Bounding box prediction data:
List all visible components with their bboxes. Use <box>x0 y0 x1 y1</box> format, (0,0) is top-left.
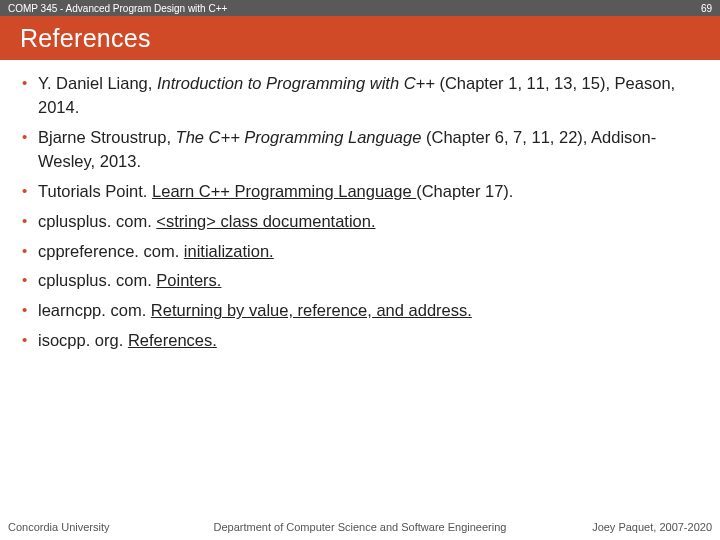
ref-link[interactable]: initialization. <box>184 242 274 260</box>
ref-prefix: Y. Daniel Liang, <box>38 74 157 92</box>
title-bar: References <box>0 16 720 60</box>
slide-number: 69 <box>701 3 712 14</box>
list-item: Y. Daniel Liang, Introduction to Program… <box>20 72 700 120</box>
ref-link[interactable]: Pointers. <box>156 271 221 289</box>
slide-title: References <box>20 24 151 53</box>
list-item: isocpp. org. References. <box>20 329 700 353</box>
ref-prefix: cplusplus. com. <box>38 271 156 289</box>
ref-prefix: cplusplus. com. <box>38 212 156 230</box>
footer-left: Concordia University <box>8 521 109 533</box>
course-label: COMP 345 - Advanced Program Design with … <box>8 3 227 14</box>
ref-italic: The C++ Programming Language <box>176 128 426 146</box>
footer-right: Joey Paquet, 2007-2020 <box>592 521 712 533</box>
list-item: Bjarne Stroustrup, The C++ Programming L… <box>20 126 700 174</box>
ref-link[interactable]: <string> class documentation. <box>156 212 375 230</box>
list-item: Tutorials Point. Learn C++ Programming L… <box>20 180 700 204</box>
reference-list: Y. Daniel Liang, Introduction to Program… <box>20 72 700 353</box>
ref-prefix: isocpp. org. <box>38 331 128 349</box>
list-item: cplusplus. com. Pointers. <box>20 269 700 293</box>
list-item: cppreference. com. initialization. <box>20 240 700 264</box>
footer: Concordia University Department of Compu… <box>0 518 720 540</box>
ref-italic: Introduction to Programming with C++ <box>157 74 439 92</box>
ref-prefix: learncpp. com. <box>38 301 151 319</box>
ref-link[interactable]: Returning by value, reference, and addre… <box>151 301 472 319</box>
ref-prefix: cppreference. com. <box>38 242 184 260</box>
ref-prefix: Bjarne Stroustrup, <box>38 128 176 146</box>
content-area: Y. Daniel Liang, Introduction to Program… <box>20 72 700 359</box>
ref-suffix: (Chapter 17). <box>416 182 513 200</box>
slide: COMP 345 - Advanced Program Design with … <box>0 0 720 540</box>
ref-prefix: Tutorials Point. <box>38 182 152 200</box>
ref-link[interactable]: Learn C++ Programming Language <box>152 182 416 200</box>
list-item: learncpp. com. Returning by value, refer… <box>20 299 700 323</box>
list-item: cplusplus. com. <string> class documenta… <box>20 210 700 234</box>
ref-link[interactable]: References. <box>128 331 217 349</box>
top-bar: COMP 345 - Advanced Program Design with … <box>0 0 720 16</box>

What you have to do
Look through the records for the string "Stroustrup". Copy every line that has it.

Finished exercise
list-item: Bjarne Stroustrup, The C++ Programming L… <box>20 126 700 174</box>
ref-prefix: Bjarne Stroustrup, <box>38 128 176 146</box>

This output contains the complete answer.